Project 08: HGNN-ClothDyn Demo: A Learned Cloth Surrogate in Taichi

Project code: projects/08-hgnn-clothdyn__project-space

This project is best understood as a three-step pipeline:

Without my model: a mass-spring cloth simulator produces the baseline rollout on a fixed 40x40 mesh.
With my model: an HGNN checkpoint predicts the same cloth dynamics on that exact topology.
Final Taichi demo: the rollout is carried into a polished GGUI presentation, while still preserving a raw research view of the real simulation mesh.

The important point is not just that the final render looks smoother. The important point is that a compact learned checkpoint can stand in for a more expensive physical process strongly enough to survive validation, side-by-side playback, and a real geometry-based presentation layer.

Without My Model vs With My Model

The comparison that matters here is not "rough render vs polished render." It is "physics baseline vs learned surrogate."

Both sequences use the same fixed cloth topology:

1600 vertices on a 40x40 grid
fixed top corners
identical face connectivity for the baseline and learned playback

Without My Model
Mass-spring baseline sequence exported directly from the reference physics path.

With My Model
HGNN rollout generated from the retrained checkpoint on the same mesh and time window.

The left side is the target physical process. The right side is the learned surrogate. What matters is that the HGNN is preserving enough sag, bend, and short-horizon motion to stay legible as cloth instead of collapsing into plausible-looking noise.

What Changed To Make The Demo Smoother

The original demo worked, but it exposed the weakest part of the stack too literally: a coarse 20x20 cloth rendered almost directly as triangles.

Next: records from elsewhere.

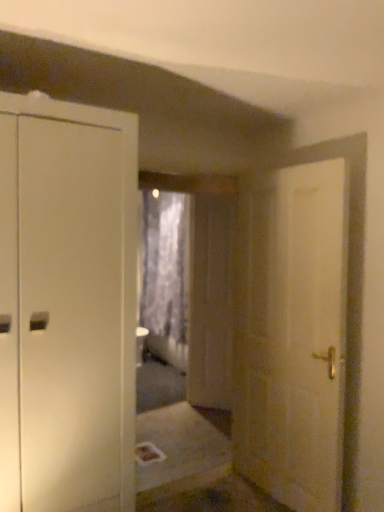 Question: From a real-world perspective, is transparent plastic screen door at center physically above gray textured curtain at center?

Choices:
 (A) yes
 (B) no

Answer: (B)

Question: Is the position of transparent plastic screen door at center more distant than that of gray textured curtain at center?

Choices:
 (A) no
 (B) yes

Answer: (A)

Question: Could you tell me if transparent plastic screen door at center is facing gray textured curtain at center?

Choices:
 (A) yes
 (B) no

Answer: (B)

Question: Considering the relative positions of transparent plastic screen door at center and gray textured curtain at center in the image provided, is transparent plastic screen door at center to the left of gray textured curtain at center from the viewer's perspective?

Choices:
 (A) yes
 (B) no

Answer: (B)

Question: From a real-world perspective, does transparent plastic screen door at center sit lower than gray textured curtain at center?

Choices:
 (A) no
 (B) yes

Answer: (B)

Question: Can you see transparent plastic screen door at center touching gray textured curtain at center?

Choices:
 (A) yes
 (B) no

Answer: (B)

Question: From a real-world perspective, is white matte door at right located beneath transparent plastic screen door at center?

Choices:
 (A) no
 (B) yes

Answer: (A)

Question: Is white matte door at right oriented away from transparent plastic screen door at center?

Choices:
 (A) yes
 (B) no

Answer: (B)

Question: Is transparent plastic screen door at center a part of white matte door at right?

Choices:
 (A) yes
 (B) no

Answer: (B)

Question: Is white matte door at right beside transparent plastic screen door at center?

Choices:
 (A) yes
 (B) no

Answer: (B)

Question: From the image's perspective, would you say white matte door at right is positioned over transparent plastic screen door at center?

Choices:
 (A) no
 (B) yes

Answer: (A)

Question: Is the depth of white matte door at right greater than that of transparent plastic screen door at center?

Choices:
 (A) yes
 (B) no

Answer: (B)

Question: Is transparent plastic screen door at center oriented towards white matte door at right?

Choices:
 (A) yes
 (B) no

Answer: (B) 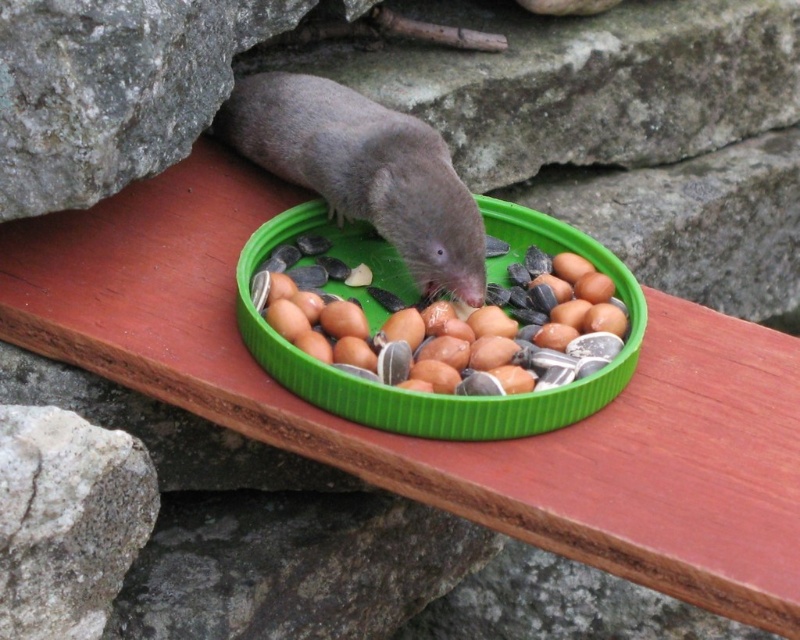 You are standing at the edge of the wooden platform where the animal is. You want to place a treat exactly at point (356, 272). If your hand can reach up to 1.5 meters, will you be able to reach that point?

The distance between point (356, 272) and the viewer is 1.79 meters, which is beyond the 1.5 meter reach of your hand. Therefore, you cannot reach that point. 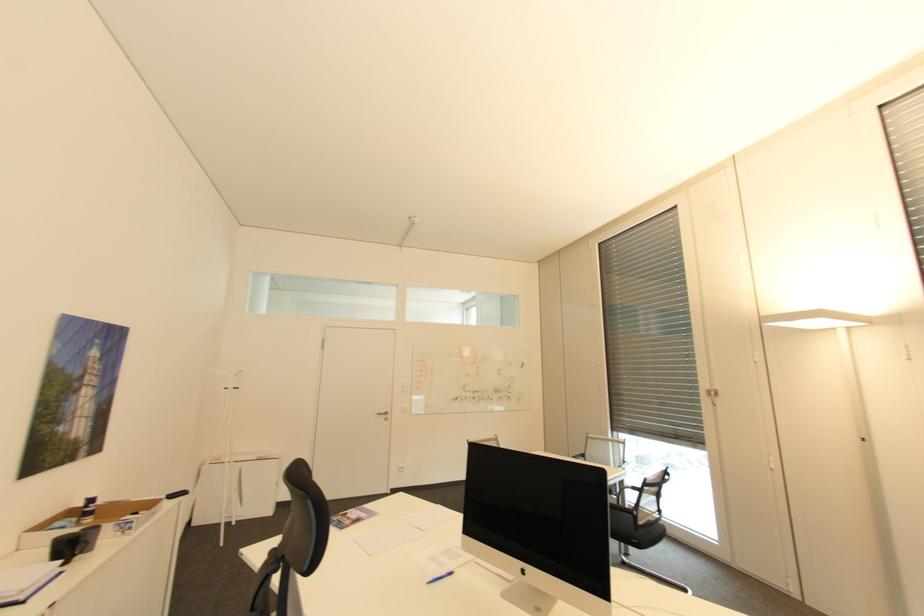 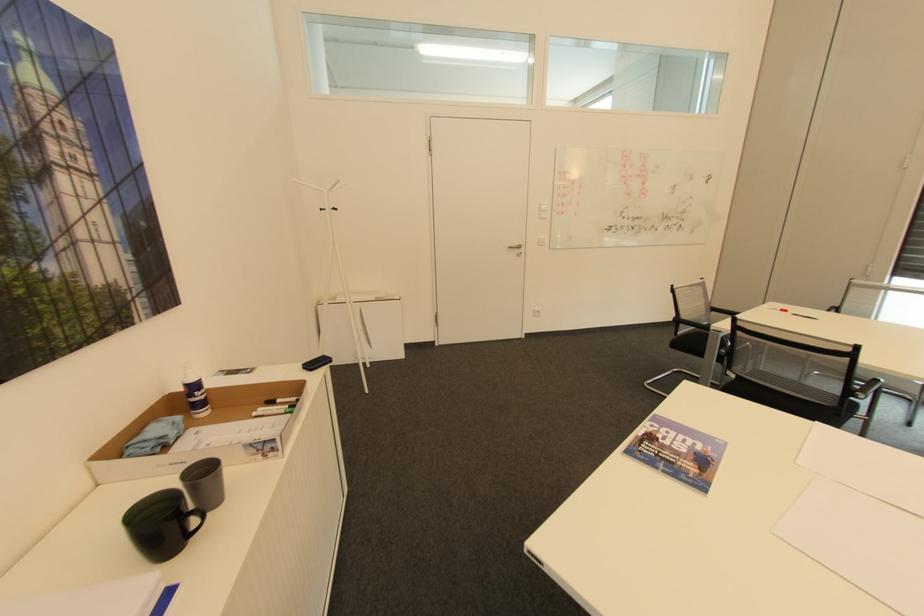 The point at [103,531] is marked in the first image. Where is the corresponding point in the second image?

(222, 477) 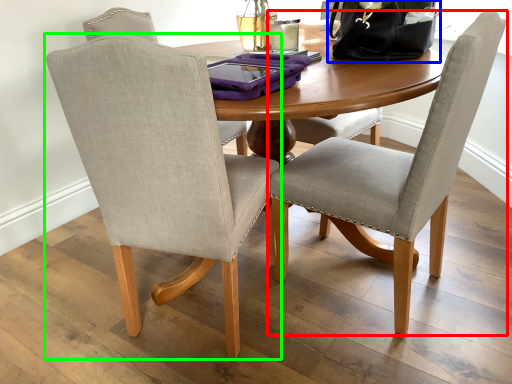 Question: Which object is the closest to the chair (highlighted by a red box)? Choose among these: handbag (highlighted by a blue box) or chair (highlighted by a green box).

Choices:
 (A) handbag
 (B) chair

Answer: (B) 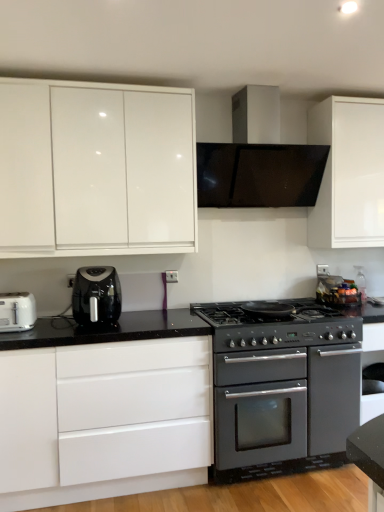 At what (x,y) coordinates should I click in order to perform the action: click on free point above satin silver range hood at upper center (from a real-world perspective). Please return your answer as a coordinate pair (x, y). This screenshot has height=512, width=384. Looking at the image, I should click on (238, 83). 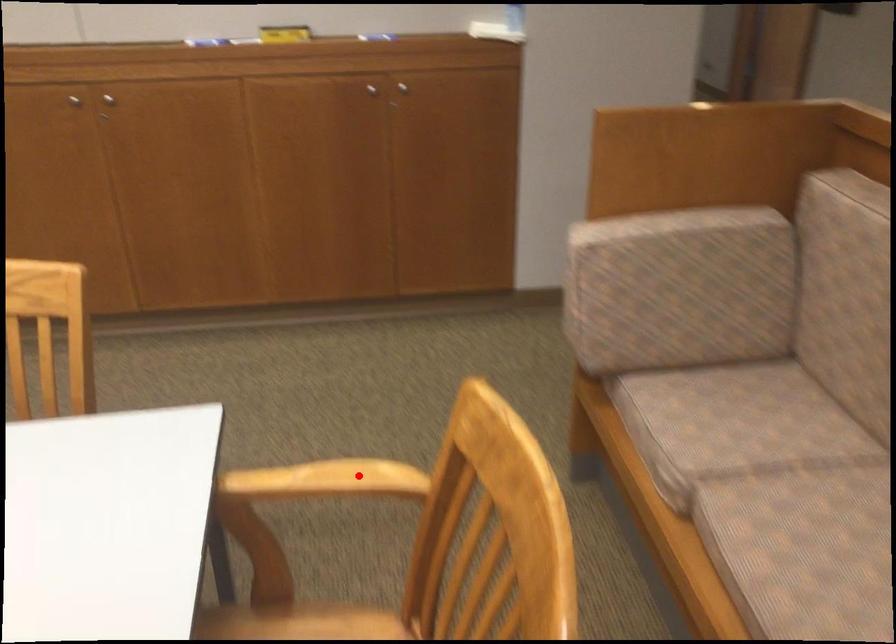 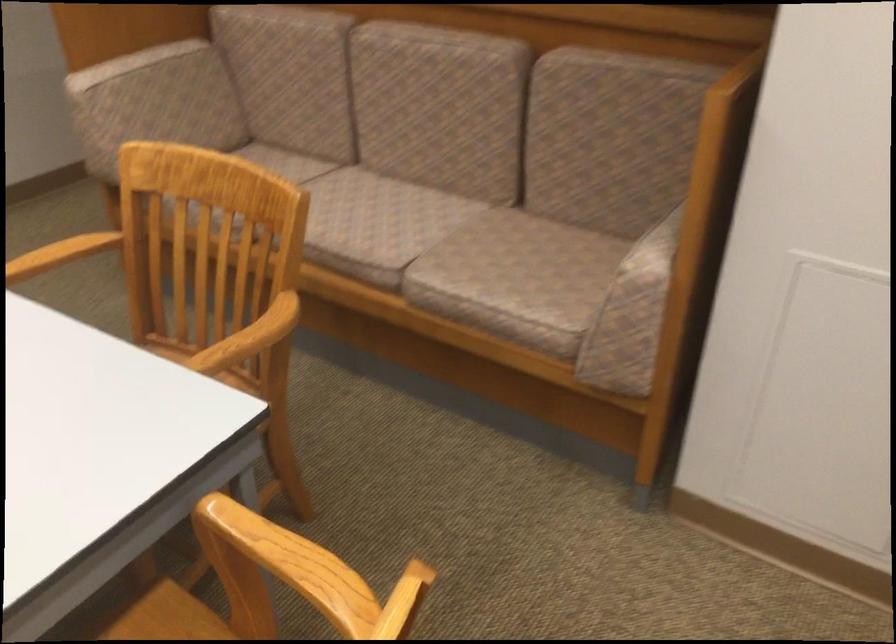 Question: I am providing you with two images of the same scene from different viewpoints. A red point is shown in image1. For the corresponding object point in image2, is it positioned nearer or farther from the camera?

Choices:
 (A) Nearer
 (B) Farther

Answer: (B) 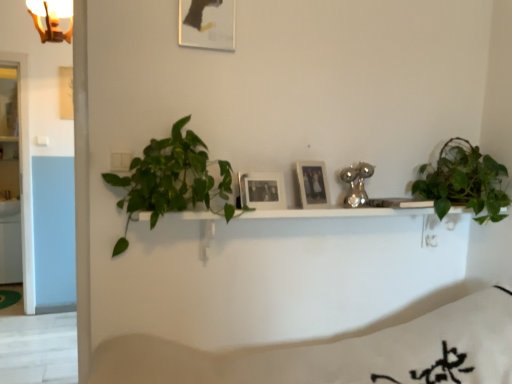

The smoother result here comes from two honest changes:

Denser surrogate data: the cloth baseline and retraining path were regenerated on a 40x40 mesh while preserving roughly the original cloth size and total mass.
Separated raw vs polished rendering: research still shows the actual simulation mesh, while pitch and dramatic use a denser Catmull-Rom display surface driven by the same rollout for presentation only.

That is the right split for this project. The simulation got denser for real, and the final presentation layer got smoother without pretending the model is simulating an even higher-resolution cloth than it actually is.

What The Numbers Actually Say

This project is now strongest when framed as a short-to-mid horizon surrogate.

Over the early rollout window that powers the exported demo, the retrained checkpoint is much stronger than the earlier recovered model:

20-frame position RMSE: 0.0370
20-frame edge-length MAE: 0.00136
Inference speed: 161.8 FPS on an RTX 3090 Ti
Peak GPU memory during benchmark: 70.8 MB
Model size: about 619K parameters

That is strong enough to support the side-by-side comparison and a wider polished export window.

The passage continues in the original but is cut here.